Guess the state by its popular names

I’m messing around with some Social Security baby name data, preparing examples for the upcoming Humanities Hackathon at the Wisconsin Institute for Discovery, where I’ll be teaching a one-day course on networks and graphs.

So here’s a quiz.  I give a list of baby names which were strongly overrepresented among babies born in state X in 2011.  You name the state.
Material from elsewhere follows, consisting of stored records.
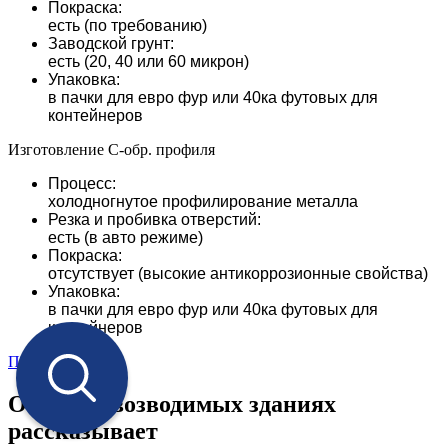
Покраска:
есть (по требованию)
Заводской грунт:
есть (20, 40 или 60 микрон)
Упаковка:
в пачки для евро фур или 40ка футовых для
контейнеров
Изготовление С-обр. профиля
Процесс:
холодногнутое профилирование металла
Резка и пробивка отверстий:
есть (в авто режиме)
Покраска:
отсутствует (высокие антикоррозионные свойства)
Упаковка:
в пачки для евро фур или 40ка футовых для
контейнеров
Показать ещё
О быстровозводимых зданиях
рассказывает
  1. [‘Jamison’, ‘Keagan’, ‘Nolan’, ‘Cullen’, ‘Finley’, ‘Dane’, ‘Bennett’, ‘Clay’, ‘Clayton’, ‘Sullivan’]
  2. [‘Santiago’, ‘Roberto’, ‘Iker’, ‘Alberto’, ‘Joe’, ‘Jose’, ‘Arturo’, ‘Gael’, ‘Armando’, ‘Raul’, ‘Gustavo’, ‘Juan’, ‘Mauricio’, ‘Julio’]
  3. [‘Francis’, ‘Nasir’, ‘Semaj’, ‘Shane’]
  4. [‘Ivan’, ‘Ismael’, ‘Edgar’, ‘Uriel’, ‘Francisco’, ‘Ramon’, ‘Damian’, ‘Gerardo’, ‘Emiliano’, ‘Sergio’, ‘Fernando’, ‘Esteban’, ‘Joaquin’, ‘Ernesto’, ‘Cesar’, ‘Moises’, ‘Diego’, ‘Ruben’, ‘Maximiliano’, ‘Johnny’]
  5. [‘Brendan’, ‘Conor’, ‘Seamus’, ‘Ronan’, ‘Theodore’, ‘Jadiel’, ‘Jacoby’]
  6. [‘Lawson’, ‘Khalil’, ‘Jamari’, ‘Chandler’, ‘Brantley’, ‘Cason’, ‘Davis’, ‘Braylen’, ‘Mekhi’]
  7. [‘Trenton’, ‘Remington’, ‘Kale’, ‘Dayton’, ‘Blaine’, ‘Clark’, ‘Karter’, ‘Jase’, ‘Lane’, ‘Gunner’]
  8. [‘Alonzo’, ‘Zaiden’, ‘Ezekiel’, ‘Trace’, ‘Orion’, ‘Cruz’, ‘Asher’, ‘Milo’, ‘Brodie’, ‘Jonas’, ‘Finley’, ‘Soren’, ‘Archer’, ‘Kellan’, ‘Ryker’, ‘Dillon’, ‘Zane’, ‘Kade’, ‘Nash’, ‘Kian’, ‘Cyrus’, ‘River’, ‘Uriah’, ‘Porter’]
  9. [‘Muhammad’, ‘Ali’, ‘Ahmed’, ‘Mohamed’, ‘Moshe’, ‘Aron’, ‘Solomon’, ‘Mohammed’, ‘Justin’, ‘Alvin’, ‘Mohammad’, ‘Wilson’, ‘Abraham’, ‘Ibrahim’]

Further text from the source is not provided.